I have to be at work at 9. I like this start time. 8 is okay, but anything earlier is hard, not so much on me, but on those around me. 9 is best. I’m at my peak (which is a decidedly mild slope) at 10 a.m., so I ease right into prime work time when I arrive at 9.
If I walk out the door at 7:50 I can catch the SF bound train at 8:07. It takes me a little under 15 minutes to walk .7 miles (shut up, it’s uphill), then I’ve got 2 minutes to get to the gate, down the stairs and in line to board. After a relaxing ride through Oakland and under the bay I arrive at the Embarcadero BART station about 25 minutes later, then walk the 10 blocks to work. This even allows for a brief stop at one of the many coffee shops selling hot java and croissants that cry, “Buy me, eat me, enjoy a mouthful of bliss even though I cost twice what I should, despite being freshly made. Oh, and you walked here so those 500 calories don’t count.”

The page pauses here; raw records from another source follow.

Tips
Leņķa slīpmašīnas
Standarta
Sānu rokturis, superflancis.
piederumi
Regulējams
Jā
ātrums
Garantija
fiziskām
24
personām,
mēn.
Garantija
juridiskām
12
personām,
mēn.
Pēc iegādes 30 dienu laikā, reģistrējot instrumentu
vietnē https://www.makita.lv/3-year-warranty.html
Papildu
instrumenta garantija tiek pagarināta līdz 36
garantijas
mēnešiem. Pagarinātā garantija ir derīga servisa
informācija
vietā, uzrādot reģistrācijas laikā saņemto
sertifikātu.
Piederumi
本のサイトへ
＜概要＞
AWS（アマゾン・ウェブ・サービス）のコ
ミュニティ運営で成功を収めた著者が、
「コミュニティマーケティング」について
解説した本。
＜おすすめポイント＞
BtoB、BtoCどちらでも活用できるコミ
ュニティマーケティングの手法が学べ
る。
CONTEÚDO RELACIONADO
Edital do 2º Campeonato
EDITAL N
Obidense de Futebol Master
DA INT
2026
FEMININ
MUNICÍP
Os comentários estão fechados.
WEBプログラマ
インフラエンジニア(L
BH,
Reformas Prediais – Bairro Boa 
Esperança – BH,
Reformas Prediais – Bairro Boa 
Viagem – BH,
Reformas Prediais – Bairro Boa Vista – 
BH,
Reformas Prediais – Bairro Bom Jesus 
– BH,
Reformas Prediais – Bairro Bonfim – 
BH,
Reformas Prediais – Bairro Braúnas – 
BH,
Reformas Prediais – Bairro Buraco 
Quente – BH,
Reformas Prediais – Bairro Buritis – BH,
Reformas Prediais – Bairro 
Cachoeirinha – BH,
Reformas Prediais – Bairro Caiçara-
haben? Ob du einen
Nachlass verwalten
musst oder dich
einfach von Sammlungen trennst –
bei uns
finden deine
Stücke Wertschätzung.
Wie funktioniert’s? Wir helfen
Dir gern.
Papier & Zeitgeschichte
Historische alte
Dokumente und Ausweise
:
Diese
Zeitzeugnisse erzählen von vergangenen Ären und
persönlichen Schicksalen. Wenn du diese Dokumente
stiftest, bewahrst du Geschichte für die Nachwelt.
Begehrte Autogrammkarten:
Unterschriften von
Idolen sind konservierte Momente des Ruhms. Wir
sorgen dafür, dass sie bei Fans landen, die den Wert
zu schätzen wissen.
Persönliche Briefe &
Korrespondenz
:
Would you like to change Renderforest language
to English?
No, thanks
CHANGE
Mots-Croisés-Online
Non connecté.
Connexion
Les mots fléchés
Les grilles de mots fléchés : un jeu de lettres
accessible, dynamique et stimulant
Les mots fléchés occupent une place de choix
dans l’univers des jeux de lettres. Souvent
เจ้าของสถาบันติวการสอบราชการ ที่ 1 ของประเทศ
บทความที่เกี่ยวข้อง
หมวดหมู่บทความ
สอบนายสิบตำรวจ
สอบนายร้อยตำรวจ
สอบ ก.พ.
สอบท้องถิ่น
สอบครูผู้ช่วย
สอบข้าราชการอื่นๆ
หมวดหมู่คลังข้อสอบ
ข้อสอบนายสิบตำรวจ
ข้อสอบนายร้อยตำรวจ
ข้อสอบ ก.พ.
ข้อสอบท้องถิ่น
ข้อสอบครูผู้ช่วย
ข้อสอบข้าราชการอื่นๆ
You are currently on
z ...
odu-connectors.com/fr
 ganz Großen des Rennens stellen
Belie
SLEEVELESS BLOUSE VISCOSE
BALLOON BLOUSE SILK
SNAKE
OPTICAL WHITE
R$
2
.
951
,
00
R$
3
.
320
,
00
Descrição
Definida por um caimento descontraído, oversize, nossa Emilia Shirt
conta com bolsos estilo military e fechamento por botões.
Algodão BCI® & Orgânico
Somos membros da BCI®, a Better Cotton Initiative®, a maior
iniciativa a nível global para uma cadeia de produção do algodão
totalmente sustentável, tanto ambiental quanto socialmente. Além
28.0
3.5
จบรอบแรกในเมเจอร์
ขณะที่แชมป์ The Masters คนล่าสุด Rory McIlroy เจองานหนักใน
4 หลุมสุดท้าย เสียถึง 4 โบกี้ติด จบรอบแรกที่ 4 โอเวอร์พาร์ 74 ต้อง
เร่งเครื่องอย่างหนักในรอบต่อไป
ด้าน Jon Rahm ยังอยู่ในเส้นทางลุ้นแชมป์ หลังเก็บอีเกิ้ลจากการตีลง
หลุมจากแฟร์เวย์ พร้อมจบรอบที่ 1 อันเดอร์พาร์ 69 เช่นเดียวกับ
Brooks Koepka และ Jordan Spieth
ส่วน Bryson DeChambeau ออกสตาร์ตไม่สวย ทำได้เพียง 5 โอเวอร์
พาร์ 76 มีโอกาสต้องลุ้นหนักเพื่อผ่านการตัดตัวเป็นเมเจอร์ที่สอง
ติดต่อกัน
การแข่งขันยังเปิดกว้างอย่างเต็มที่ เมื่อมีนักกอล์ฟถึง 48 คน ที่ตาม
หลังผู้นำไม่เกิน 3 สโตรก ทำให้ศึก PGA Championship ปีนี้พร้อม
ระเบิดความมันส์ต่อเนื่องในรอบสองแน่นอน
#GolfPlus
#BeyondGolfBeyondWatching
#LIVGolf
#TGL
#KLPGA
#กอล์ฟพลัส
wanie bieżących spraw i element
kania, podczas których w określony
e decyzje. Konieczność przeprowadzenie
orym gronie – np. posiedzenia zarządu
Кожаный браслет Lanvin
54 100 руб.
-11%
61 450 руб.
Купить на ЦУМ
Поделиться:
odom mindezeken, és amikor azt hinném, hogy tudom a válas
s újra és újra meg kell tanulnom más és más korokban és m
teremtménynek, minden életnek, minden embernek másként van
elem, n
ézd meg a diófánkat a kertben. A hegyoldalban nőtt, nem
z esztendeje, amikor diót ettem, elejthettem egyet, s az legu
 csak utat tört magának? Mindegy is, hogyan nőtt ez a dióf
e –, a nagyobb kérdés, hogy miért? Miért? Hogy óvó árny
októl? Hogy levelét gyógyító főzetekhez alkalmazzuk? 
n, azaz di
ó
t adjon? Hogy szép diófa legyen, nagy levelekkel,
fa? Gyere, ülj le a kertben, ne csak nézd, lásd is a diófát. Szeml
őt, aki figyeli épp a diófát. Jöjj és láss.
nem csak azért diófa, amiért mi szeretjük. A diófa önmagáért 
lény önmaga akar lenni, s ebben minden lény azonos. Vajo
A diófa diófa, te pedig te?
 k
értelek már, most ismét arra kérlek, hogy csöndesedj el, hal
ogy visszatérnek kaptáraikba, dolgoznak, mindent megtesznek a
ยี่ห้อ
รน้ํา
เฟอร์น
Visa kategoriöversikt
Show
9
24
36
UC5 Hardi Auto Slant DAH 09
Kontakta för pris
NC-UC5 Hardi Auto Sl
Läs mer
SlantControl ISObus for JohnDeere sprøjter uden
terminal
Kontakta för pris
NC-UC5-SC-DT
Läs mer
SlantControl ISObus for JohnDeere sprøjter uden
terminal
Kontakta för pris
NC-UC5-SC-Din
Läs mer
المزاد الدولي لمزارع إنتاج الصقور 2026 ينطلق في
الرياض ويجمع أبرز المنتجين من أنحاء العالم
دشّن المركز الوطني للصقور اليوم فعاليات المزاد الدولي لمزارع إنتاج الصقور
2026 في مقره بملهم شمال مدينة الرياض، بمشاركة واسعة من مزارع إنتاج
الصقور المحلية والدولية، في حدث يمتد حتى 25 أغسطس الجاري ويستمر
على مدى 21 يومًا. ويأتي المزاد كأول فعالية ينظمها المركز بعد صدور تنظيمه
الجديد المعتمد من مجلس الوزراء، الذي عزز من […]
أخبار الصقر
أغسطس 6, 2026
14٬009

No doubt I’ll push this well-timed schedule to its frayed end, later rationalizing that if I sleep in and catch a later train I can still be on time, I just won’t be able to be tempted by those seductive sweet rolls. A few more slaps of snooze button and I’ll be arriving breathless at work at 9:05, hoping no one notices the coat. I do hope I hold off for a while on this inevitable behavior. I’m enjoying the leisurely walks. And the pastries.
I forgot to say I fell tonight walking down Battery St. after tripping on a piece of raised concrete on the sidewalk. It was one of those long, impossible tumbles that you think will never end, but it does, in a spectacular splat. In this instance my beverage went flying, even turning a few flips for added splash. About 10-12 people stood around me, trying to get to their kids or a cab or their train, and for some reason I expected someone to ask if I was okay. Of course, I was. It was obvious. But no one even stopped. An Asian woman with close cropped hair and thick glasses wandered over to me, squinting, as I picked myself and my bag and my beverage up off the ground. I smiled as she opened her mouth, expecting her to speak, when really she was trying to read the street sign directly over my head.
I stayed on the ground, in the street really, way too long. Walking to the station all I could think about were the lines and the times and the ticket booths that seem so cramped for the employees. It was then I realized why I think about platforms and trains and schedules and transfers. Because the rest of it is so overwhelming, and these first few days have been such a blur. I can’t grasp any of it just yet because I am so deep in it. Logistics, oddly for someone like me, brings calm.
It’s foreign, this kind of self-comfort, but then again it all is.
4 comments ↓
On the one hand, it’s nice to think that you made this spectacular and spectacularly embarrassing fall and no one noticed, but on the other hand it’s one big slap of “You’re not in Tennessee any more.”
Certainly, there are things you’re going to love about being there, but there will certainly be times when you’ll miss more than just your friends and family back here. I’m glad you survived the fall okay, though!
seriously, you will eat the words of the title of this post. you’ll come to find it works well and good until something goes wrong. then it gets through into a potential chaotic backspin over the simplest issue in union city.
“I expected someone to ask if I was okay.”
Yeah, that was a rookie mistake. From one southerner to another, you kind of have to quit expecting people to be courteous.